Directions for this task —
Beginning at the line that contains "Mostrar los mensajes", transcribe every line up to the last one in the material below. Include no other lines.

━━━━━━━━━━━━━━━━━━━━

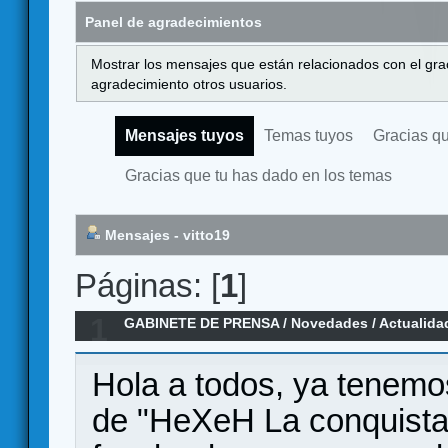
Panel de agradecimientos
Mostrar los mensajes que están relacionados con el gra
agradecimiento otros usuarios.
Mensajes tuyos
Temas tuyos
Gracias q
Gracias que tu has dado en los temas
Mensajes - vitto19
Páginas: [
1
]
1
GABINETE DE PRENSA
/
Novedades / Actualida
conquista"
Hola a todos, ya tenemo
de "HeXeH La conquista",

━━━━━━━━━━━━━━━━━━━━

Expected output —
Mostrar los mensajes que están relacionados con el gra
agradecimiento otros usuarios.
Mensajes tuyos
Temas tuyos
Gracias q
Gracias que tu has dado en los temas
Mensajes - vitto19
Páginas: [
1
]
1
GABINETE DE PRENSA
/
Novedades / Actualida
conquista"
Hola a todos, ya tenemo
de "HeXeH La conquista",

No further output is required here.